Background: It has been reported that deep learning-based reconstruction (DLR) can reduce image noise and artifacts, thereby improving the signal-to-noise ratio and image sharpness. However, no previous studies have evaluated the efficacy of DLR in improving image quality in reduced-field-of-view (reduced-FOV) diffusion-weighted imaging (DWI) [field-of-view optimized and constrained undistorted single-shot (FOCUS)] of the pancreas. We hypothesized that a combination of these techniques would improve DWI image quality without prolonging the scan time but would influence the apparent diffusion coefficient calculation.

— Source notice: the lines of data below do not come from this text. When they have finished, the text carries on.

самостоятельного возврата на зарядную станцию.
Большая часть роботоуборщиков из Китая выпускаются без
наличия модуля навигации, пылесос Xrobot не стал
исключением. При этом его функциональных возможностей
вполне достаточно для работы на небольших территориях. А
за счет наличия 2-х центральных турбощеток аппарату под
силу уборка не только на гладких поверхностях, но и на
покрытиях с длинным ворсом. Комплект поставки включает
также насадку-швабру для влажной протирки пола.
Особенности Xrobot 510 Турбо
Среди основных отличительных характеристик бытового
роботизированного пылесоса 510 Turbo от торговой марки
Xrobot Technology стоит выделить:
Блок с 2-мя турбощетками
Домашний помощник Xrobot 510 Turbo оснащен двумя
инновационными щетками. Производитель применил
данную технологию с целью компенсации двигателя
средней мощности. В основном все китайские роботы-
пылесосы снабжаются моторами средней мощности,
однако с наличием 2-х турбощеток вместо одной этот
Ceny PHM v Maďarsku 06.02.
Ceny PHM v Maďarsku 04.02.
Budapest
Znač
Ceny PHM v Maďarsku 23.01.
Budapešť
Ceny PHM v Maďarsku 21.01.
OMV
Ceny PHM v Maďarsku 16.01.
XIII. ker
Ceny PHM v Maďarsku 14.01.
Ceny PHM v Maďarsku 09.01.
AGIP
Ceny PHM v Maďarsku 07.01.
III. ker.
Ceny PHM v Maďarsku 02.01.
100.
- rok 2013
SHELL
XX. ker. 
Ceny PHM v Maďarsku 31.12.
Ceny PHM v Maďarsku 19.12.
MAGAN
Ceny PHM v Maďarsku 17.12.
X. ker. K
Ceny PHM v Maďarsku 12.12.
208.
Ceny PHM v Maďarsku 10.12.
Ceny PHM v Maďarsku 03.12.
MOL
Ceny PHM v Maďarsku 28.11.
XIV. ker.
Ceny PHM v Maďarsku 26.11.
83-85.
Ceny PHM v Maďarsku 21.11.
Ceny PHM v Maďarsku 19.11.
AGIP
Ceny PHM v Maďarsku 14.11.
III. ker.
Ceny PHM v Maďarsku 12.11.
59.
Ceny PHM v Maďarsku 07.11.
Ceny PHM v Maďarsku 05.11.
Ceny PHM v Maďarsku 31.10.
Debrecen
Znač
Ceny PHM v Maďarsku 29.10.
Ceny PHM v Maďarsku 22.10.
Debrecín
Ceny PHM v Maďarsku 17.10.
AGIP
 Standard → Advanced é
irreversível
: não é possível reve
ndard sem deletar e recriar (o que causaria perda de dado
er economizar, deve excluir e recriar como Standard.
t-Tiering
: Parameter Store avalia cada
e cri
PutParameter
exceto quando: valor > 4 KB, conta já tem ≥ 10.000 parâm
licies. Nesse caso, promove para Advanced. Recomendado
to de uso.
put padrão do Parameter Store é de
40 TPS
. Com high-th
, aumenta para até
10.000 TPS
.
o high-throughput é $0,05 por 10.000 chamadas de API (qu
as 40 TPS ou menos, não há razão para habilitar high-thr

Aim: To evaluate the efficacy of DLR for image quality improvement of FOCUS of the pancreas.

Methods: This was a retrospective study evaluated 37 patients with pancreatic cystic lesions who underwent magnetic resonance imaging between August 2021 and October 2021. We evaluated three types of FOCUS examinations: FOCUS with DLR (FOCUS-DLR+), FOCUS without DLR (FOCUS-DLR-), and conventional FOCUS (FOCUS-conv). The three types of FOCUS and their apparent diffusion coefficient (ADC) maps were compared qualitatively and quantitatively.

Results: FOCUS-DLR+ (3.62, average score of two radiologists) showed significantly better qualitative scores for image noise than FOCUS-DLR- (2.62) and FOCUS-conv (2.88) (P < 0.05). Furthermore, FOCUS-DLR+ showed the highest contrast ratio (CR) between the pancreatic parenchyma and adjacent fat tissue for b-values of 0 and 600 s/mm2 (0.72 ± 0.08 and 0.68 ± 0.08) and FOCUS-DLR- showed the highest CR between cystic lesions and the pancreatic parenchyma for the b-values of 0 and 600 s/mm2 (0.62 ± 0.21 and 0.62 ± 0.21) (P < 0.05), respectively. FOCUS-DLR+ provided significantly higher ADCs of the pancreas and lesion (1.44 ± 0.24 and 3.00 ± 0.66) compared to FOCUS-DLR- (1.39 ± 0.22 and 2.86 ± 0.61) and significantly lower ADCs compared to FOCUS-conv (1.84 ± 0.45 and 3.32 ± 0.70) (P < 0.05), respectively.

Conclusion: This study evaluated the efficacy of DLR for image quality improvement in reduced-FOV DWI of the pancreas. DLR can significantly denoise images without prolonging the scan time or decreasing the spatial resolution. The denoising level of DWI can be controlled to make the images appear more natural to the human eye. However, this study revealed that DLR did not ameliorate pancreatic distortion. Additionally, physicians should pay attention to the interpretation of ADCs after DLR application because ADCs are significantly changed by DLR.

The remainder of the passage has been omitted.